Retype only what runs from the beginning of the data through the line with "homework help, I'm"; please omit the pictures and keep every line exact.
[Opening Information given section]
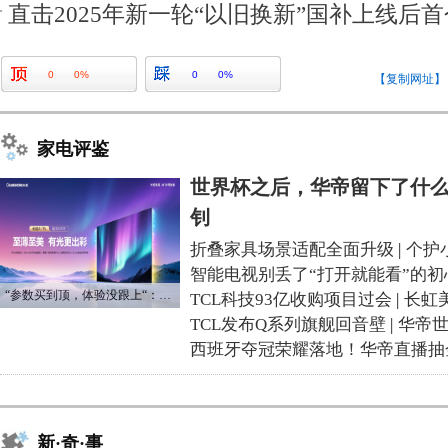
直击2025年新一轮“以旧换新”国补上线后
0
0%
0
0%
【复制网址】
家电评鉴
世界杯之后，华帝留下了什么
钊
折叠家具场景适配全面升级
|
个护
智能电视别丢了“打开就能看”的初
“参数买到顶，体验没跟上“：长虹追光Q70S给高端电视打了个样
TCL科技93亿收购项目过会
|
长虹
TCL发布Q系列旗舰回音壁
|
华帝
西班牙夺冠荣耀落地！华帝直播抽
新·奇·事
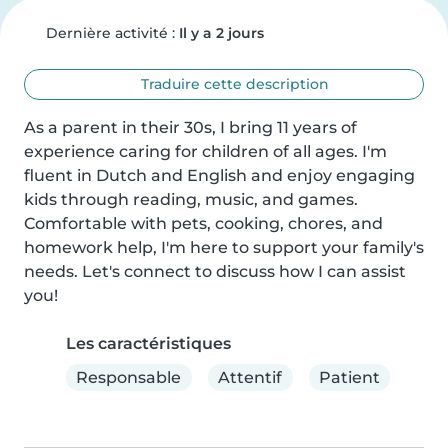
Dernière activité :
Il y a 2 jours
Traduire cette description
As a parent in their 30s, I bring 11 years of 
experience caring for children of all ages. I'm 
fluent in Dutch and English and enjoy engaging 
kids through reading, music, and games. 
Comfortable with pets, cooking, chores, and 
homework help, I'm here to support your family's 
needs. Let's connect to discuss how I can assist 
you!
Les caractéristiques
Responsable
Attentif
Patient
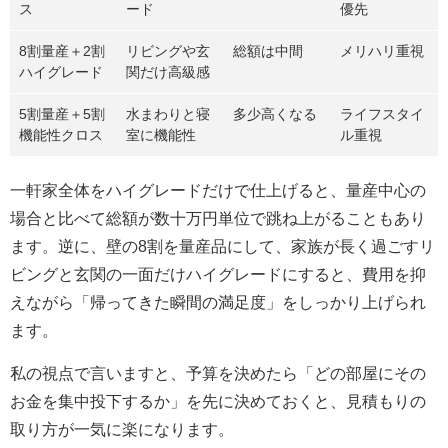
ス
ード
優先
8割量産＋2割
リビングや玄
総額は中間
メリハリ重視
ハイグレード
関だけ高級感
5割量産＋5割
水まわりと寝
多少高くなる
ライフスタイ
機能性クロス
室に機能性
ル重視
一軒家全体をハイグレードだけで仕上げると、量産中心の
場合と比べて総額が数十万円単位で跳ね上がることもあり
ます。逆に、壁の8割を量産品にして、家族が長く過ごすリ
ビングと玄関の一面だけハイグレードにすると、費用を抑
えながら「帰ってきた瞬間の満足度」をしっかり上げられ
ます。
私の視点で言いますと、予算を決めたら「どの部屋にその
お金を集中投下するか」を先に決めておくと、見積もりの
取り方が一気に楽になります。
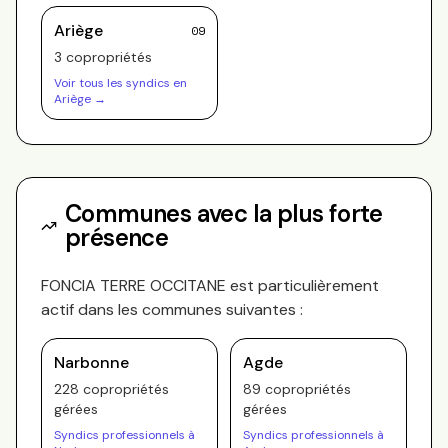
Ariège
09
3
copropriété
s
Voir tous les syndics en
Ariège
→
Communes avec la plus forte
présence
FONCIA TERRE OCCITANE
est particulièrement
actif dans les communes suivantes :
Narbonne
Agde
228
copropriété
s
89
copropriété
s
gérée
s
gérée
s
Syndics professionnels à
Syndics professionnels à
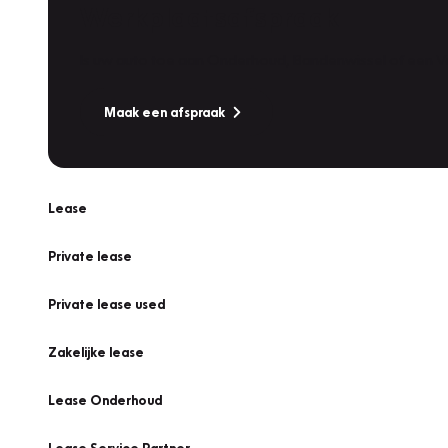
Werkplaatsafspraak
Is uw auto toe aan Onderhoud, Bandenwissel of een Va
Maak een afspraak
Lease
Private lease
Private lease used
Zakelijke lease
Lease Onderhoud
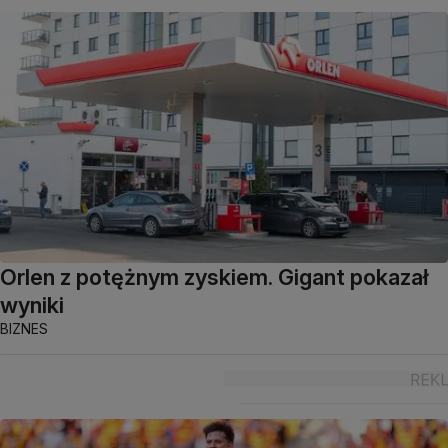
Orlen z potężnym zyskiem. Gigant pokazał
wyniki
BIZNES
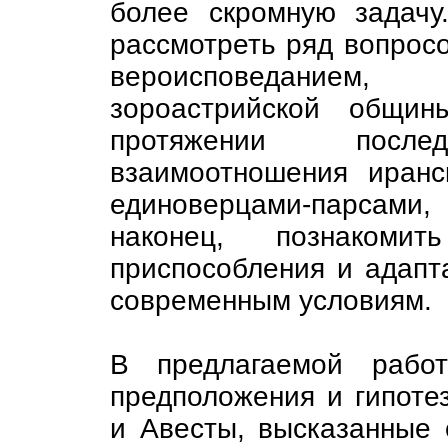
более скромную задачу
рассмотреть ряд вопросо
вероисповеданием
зороастрийской общи
протяжении после
взаимоотношения иранс
единоверцами-парсам
наконец, познаком
приспособления и адапт
современным условиям.
В предлагаемой работ
предположения и гипоте
и Авесты, высказанные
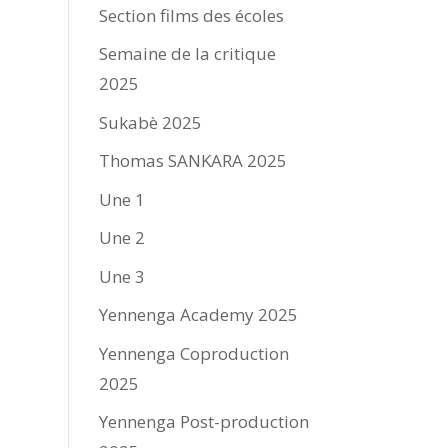
Section films des écoles
Semaine de la critique
2025
Sukabè 2025
Thomas SANKARA 2025
Une 1
Une 2
Une 3
Yennenga Academy 2025
Yennenga Coproduction
2025
Yennenga Post-production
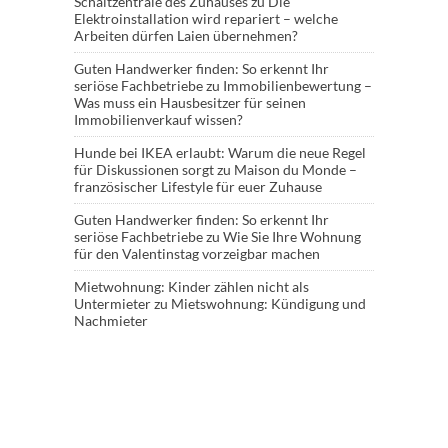
Schaltzentrale des Zuhauses
zu
Die
Elektroinstallation wird repariert – welche
Arbeiten dürfen Laien übernehmen?
Guten Handwerker finden: So erkennt Ihr
seriöse Fachbetriebe
zu
Immobilienbewertung –
Was muss ein Hausbesitzer für seinen
Immobilienverkauf wissen?
Hunde bei IKEA erlaubt: Warum die neue Regel
für Diskussionen sorgt
zu
Maison du Monde –
französischer Lifestyle für euer Zuhause
Guten Handwerker finden: So erkennt Ihr
seriöse Fachbetriebe
zu
Wie Sie Ihre Wohnung
für den Valentinstag vorzeigbar machen
Mietwohnung: Kinder zählen nicht als
Untermieter
zu
Mietswohnung: Kündigung und
Nachmieter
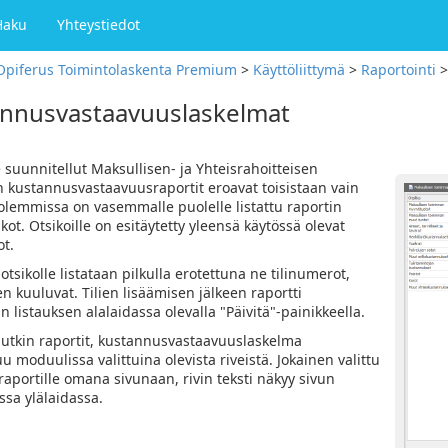
Haku
Yhteystiedot
Opiferus Toimintolaskenta Premium
>
Käyttöliittymä
>
Raportointi
nnusvastaavuuslaskelmat
e suunnitellut Maksullisen- ja Yhteisrahoitteisen
 kustannusvastaavuusraportit eroavat toisistaan vain
lemmissa on vasemmalle puolelle listattu raportin
ikot. Otsikoille on esitäytetty yleensä käytössä olevat
ot.
 otsikolle listataan pilkulla erotettuna ne tilinumerot,
en kuuluvat. Tilien lisäämisen jälkeen raportti
n listauksen alalaidassa olevalla "Päivitä"-painikkeella.
tkin raportit, kustannusvastaavuuslaskelma
 moduulissa valittuina olevista riveistä. Jokainen valittu
 raportille omana sivunaan, rivin teksti näkyy sivun
sa ylälaidassa.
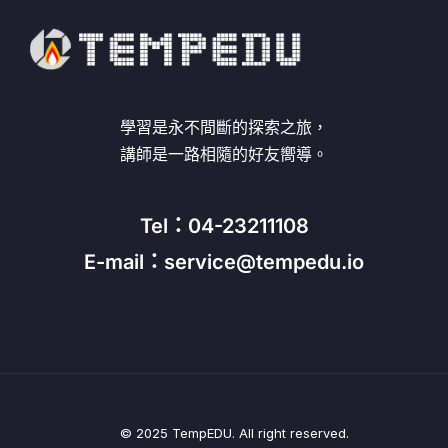
學習是永不間斷的探索之旅，
講師是一路相隨的好友嚮導。
Tel：04-23211108
E-mail：service@tempedu.io
© 2025 TempEDU. All right reserved.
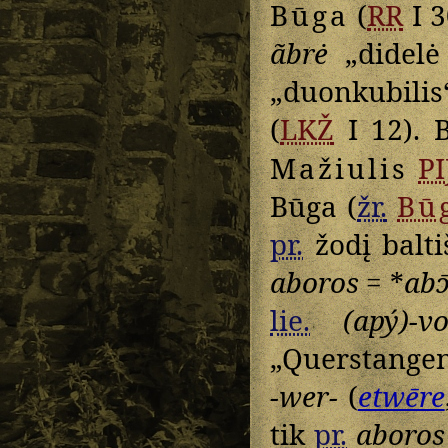
Būga
(
RR
I 3
ãbrė
„didelė 
„duonkubilis
(
LKŽ
I 12). B
Mažiulis
PI
Būga (
žr.
Bū
pr.
žodį balt
aboros
= *
abɔ̄
lie.
(apý)-vo
„Querstangen 
-wer-
(
etwēre
tik
pr.
aboros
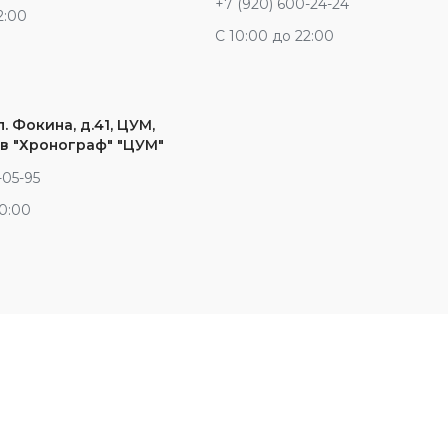
+7 (920) 600-24-24
2:00
С 10:00 до 22:00
л. Фокина, д.41, ЦУМ,
в "Хронограф" "ЦУМ"
-05-95
20:00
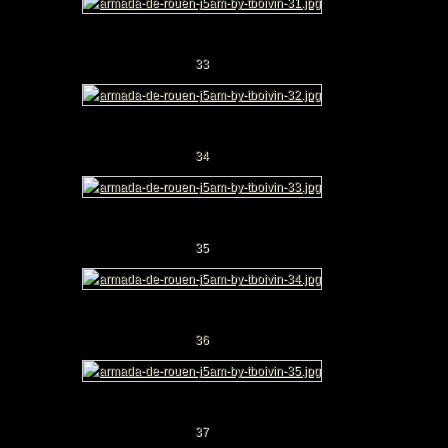
33
34
35
36
37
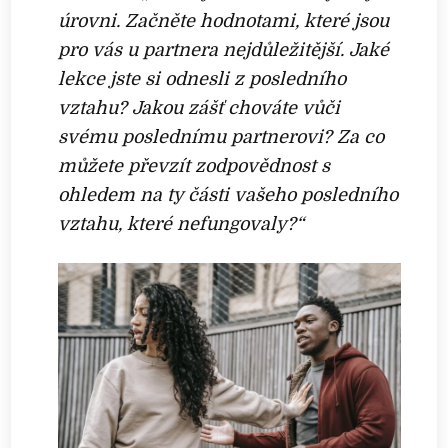
úrovni. Začněte hodnotami, které jsou
pro vás u partnera nejdůležitější. Jaké
lekce jste si odnesli z posledního
vztahu? Jakou zášť chováte vůči
svému poslednímu partnerovi? Za co
můžete převzít zodpovědnost s
ohledem na ty části vašeho posledního
vztahu, které nefungovaly?“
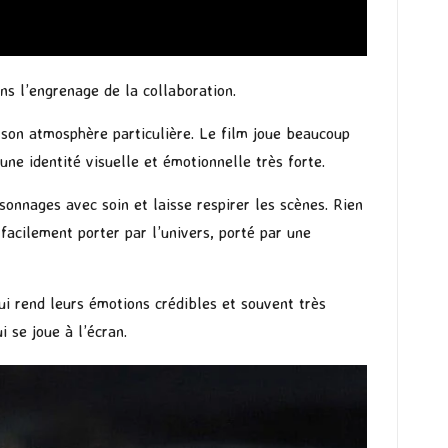
ns l’engrenage de la collaboration.
t son atmosphère particulière. Le film joue beaucoup
une identité visuelle et émotionnelle très forte.
sonnages avec soin et laisse respirer les scènes. Rien
facilement porter par l’univers, porté par une
ui rend leurs émotions crédibles et souvent très
 se joue à l’écran.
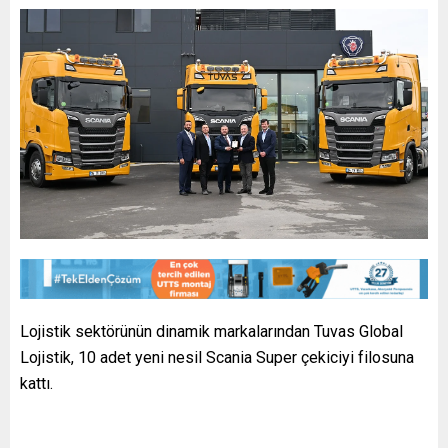
Lojistik sektörünün dinamik markalarından Tuvas Global
Lojistik, 10 adet yeni nesil Scania Super çekiciyi filosuna
kattı.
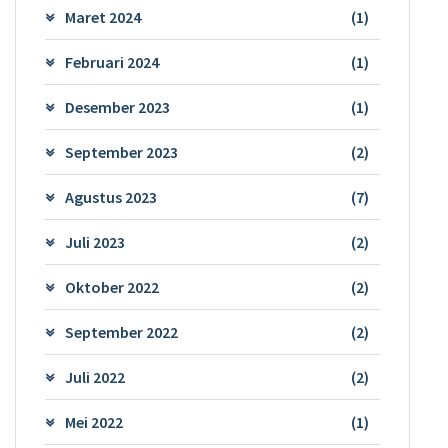
Maret 2024
(1)
Februari 2024
(1)
Desember 2023
(1)
September 2023
(2)
Agustus 2023
(7)
Juli 2023
(2)
Oktober 2022
(2)
September 2022
(2)
Juli 2022
(2)
Mei 2022
(1)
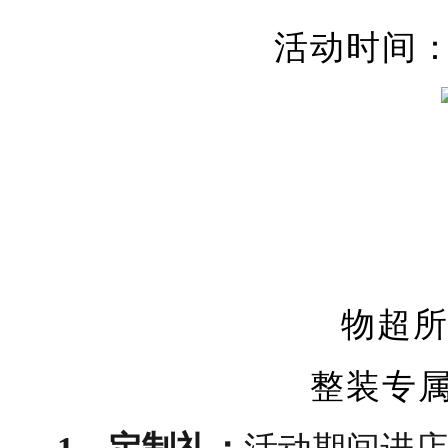
活动时间
物超
整装专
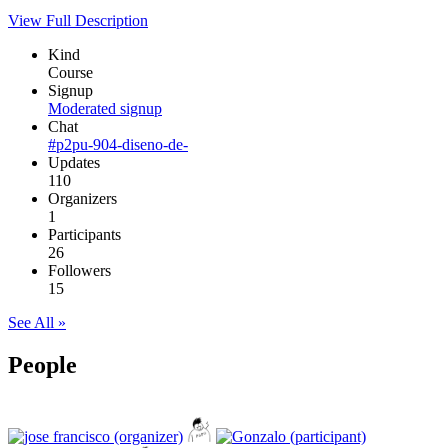
View Full Description
Kind
Course
Signup
Moderated signup
Chat
#p2pu-904-diseno-de-
Updates
110
Organizers
1
Participants
26
Followers
15
See All »
People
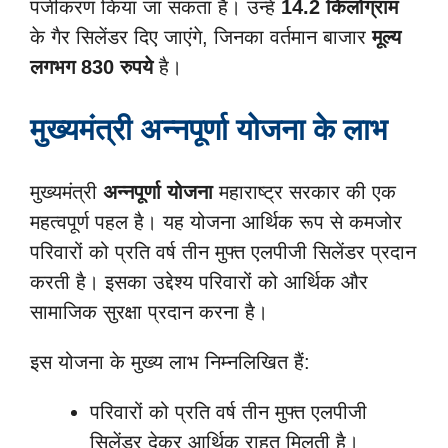
पंजीकरण किया जा सकता है। उन्हें
14.2 किलोग्राम
के गैर सिलेंडर दिए जाएंगे, जिनका वर्तमान बाजार
मूल्य
लगभग 830 रुपये
है।
मुख्यमंत्री अन्नपूर्णा योजना के लाभ
मुख्यमंत्री
अन्नपूर्णा योजना
महाराष्ट्र सरकार की एक
महत्वपूर्ण पहल है। यह योजना आर्थिक रूप से कमजोर
परिवारों को प्रति वर्ष तीन मुफ्त एलपीजी सिलेंडर प्रदान
करती है। इसका उद्देश्य परिवारों को आर्थिक और
सामाजिक सुरक्षा प्रदान करना है।
इस योजना के मुख्य लाभ निम्नलिखित हैं:
परिवारों को प्रति वर्ष तीन मुफ्त एलपीजी
सिलेंडर देकर आर्थिक राहत मिलती है।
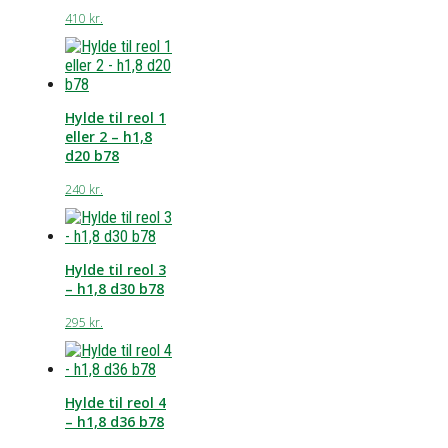
410
kr.
Hylde til reol 1
eller 2 – h1,8
d20 b78
240
kr.
Hylde til reol 3
– h1,8 d30 b78
295
kr.
Hylde til reol 4
– h1,8 d36 b78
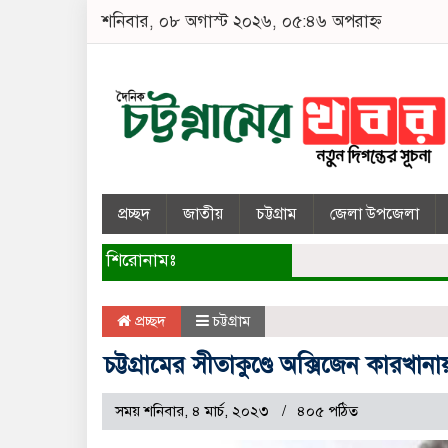
শনিবার, ০৮ অগাস্ট ২০২৬, ০৫:৪৬ অপরাহ্ন
প্রচ্ছদ
জাতীয়
চট্টগ্রাম
জেলা উপজেলা
শিরোনামঃ
প্রচ্ছদ
চট্টগ্রাম
চট্টগ্রামের সীতাকুণ্ডে অক্সিজেন কার
সময় শনিবার, ৪ মার্চ, ২০২৩
৪০৫ পঠিত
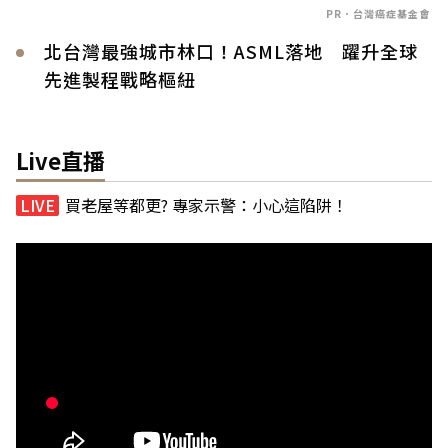
PR．台灣癌症基金會
北台灣最強城市林口！ASML落地 躍升全球
先進製程戰略樞紐
Live直播
買老屋等都更? 專家示警：小心這陷阱！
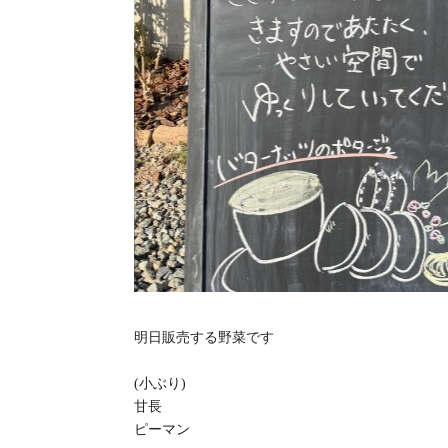
明日販売する野菜です
(小ぶり)
甘長
ピーマン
[Closing Information given section]
** Exercise result **
直击2025年新一轮“以旧换新”国补上线后
0
0%
0
0%
【复制网址】
家电评鉴
世界杯之后，华帝留下了什么
钊
折叠家具场景适配全面升级
|
个护
智能电视别丢了“打开就能看”的初
“参数买到顶，体验没跟上“：长虹追光Q70S给高端电视打了个样
TCL科技93亿收购项目过会
|
长虹
TCL发布Q系列旗舰回音壁
|
华帝
西班牙夺冠荣耀落地！华帝直播抽
新·奇·事
Dernière activité :
Il y a 2 jours
Traduire cette description
As a parent in their 30s, I bring 11 years of 
experience caring for children of all ages. I'm 
fluent in Dutch and English and enjoy engaging 
kids through reading, music, and games. 
Comfortable with pets, cooking, chores, and 
homework help, I'm here to support your family's 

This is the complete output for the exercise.